Your assignment => Without including any pictures, write out all the entries exactly.
**** Given records
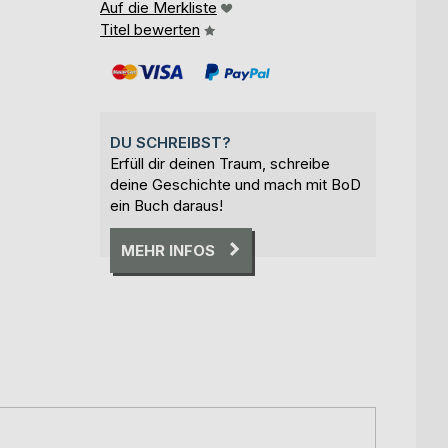
Auf die Merkliste
Titel bewerten
DU SCHREIBST?
Erfüll dir deinen Traum, schreibe
deine Geschichte und mach mit BoD
ein Buch daraus!
MEHR INFOS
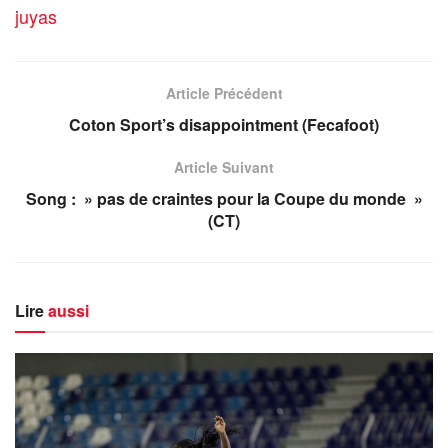
juyas
Article Précédent
Coton Sport’s disappointment (Fecafoot)
Article Suivant
Song : » pas de craintes pour la Coupe du monde »
(CT)
Lire
aussi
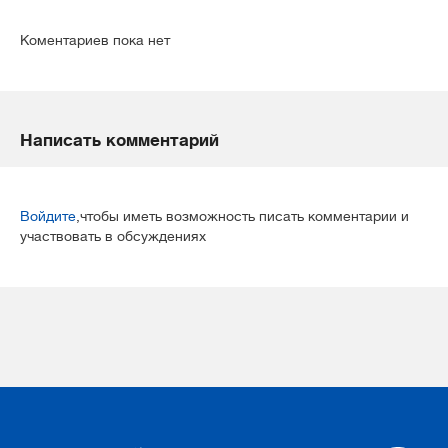
Коментариев пока нет
Написать комментарий
Войдите
,чтобы иметь возможность писать комментарии и
участвовать в обсуждениях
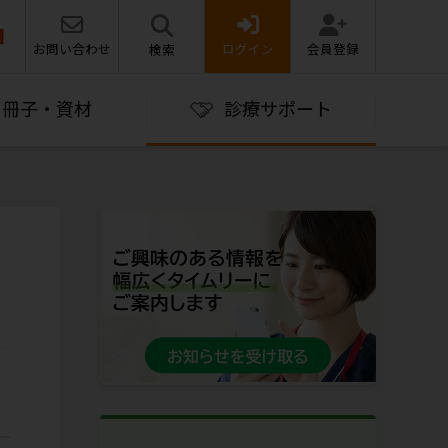
お問い合わせ
ログイン
会員登録
検索
冊子・資材
診療サポート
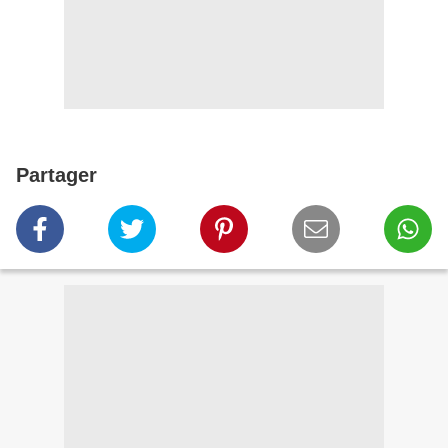
Partager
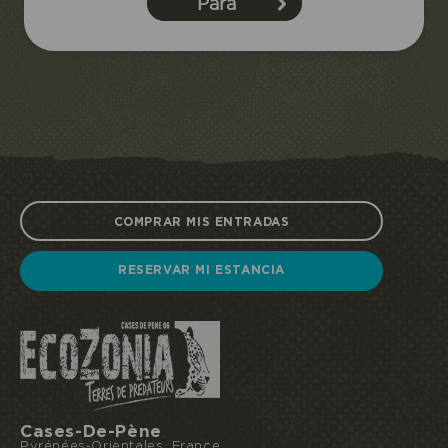
Para
reservar
ACCESO
NOCHE
AL
INUSUAL
MEDIA PENSIÓN
ECOPARQUE
COMPRAR MIS ENTRADAS
RESERVAR MI ESTANCIA
Cases-De-Pène
Pyrénées-Orientales, France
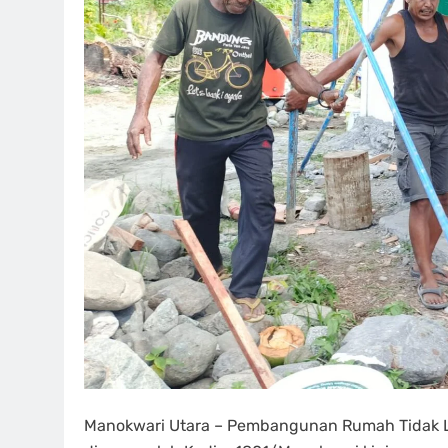
Manokwari Utara – Pembangunan Rumah Tidak L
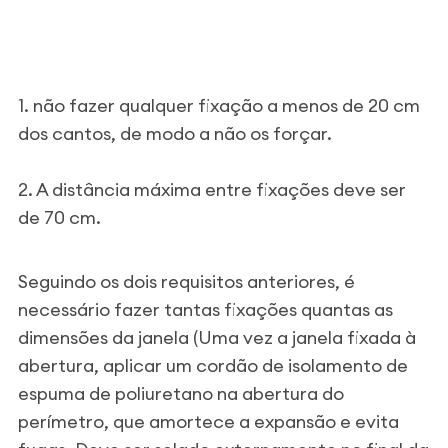
1. não fazer qualquer fixação a menos de 20 cm
dos cantos, de modo a não os forçar.
2. A distância máxima entre fixações deve ser
de 70 cm.
Seguindo os dois requisitos anteriores, é
necessário fazer tantas fixações quantas as
dimensões da janela (Uma vez a janela fixada à
abertura, aplicar um cordão de isolamento de
espuma de poliuretano na abertura do
perímetro, que amortece a expansão e evita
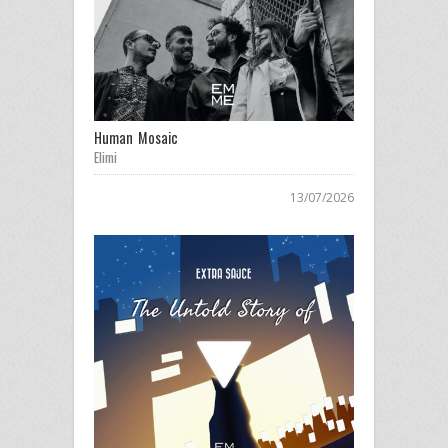
Human Mosaic
Elimi
13/07/2026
********
Solved problem =>
Auf die Merkliste
Titel bewerten
DU SCHREIBST?
Erfüll dir deinen Traum, schreibe
deine Geschichte und mach mit BoD
ein Buch daraus!
MEHR INFOS
juyas
Article Précédent
Coton Sport’s disappointment (Fecafoot)
Article Suivant
Song : » pas de craintes pour la Coupe du monde »
(CT)
Lire
aussi
Коментариев пока нет
Написать комментарий
Войдите
,чтобы иметь возможность писать комментарии и
участвовать в обсуждениях
お問い合わせ
ログイン
会員登録
検索
冊子・資材
診療サポート
Partager
Para
reservar
ACCESO
NOCHE
AL
INUSUAL
MEDIA PENSIÓN
ECOPARQUE
COMPRAR MIS ENTRADAS
RESERVAR MI ESTANCIA
Cases-De-Pène
Pyrénées-Orientales, France
Manokwari Utara – Pembangunan Rumah Tidak L
1. não fazer qualquer fixação a menos de 20 cm
dos cantos, de modo a não os forçar.
2. A distância máxima entre fixações deve ser
de 70 cm.
Seguindo os dois requisitos anteriores, é
necessário fazer tantas fixações quantas as
dimensões da janela (Uma vez a janela fixada à
abertura, aplicar um cordão de isolamento de
espuma de poliuretano na abertura do
perímetro, que amortece a expansão e evita
Human Mosaic
Elimi
13/07/2026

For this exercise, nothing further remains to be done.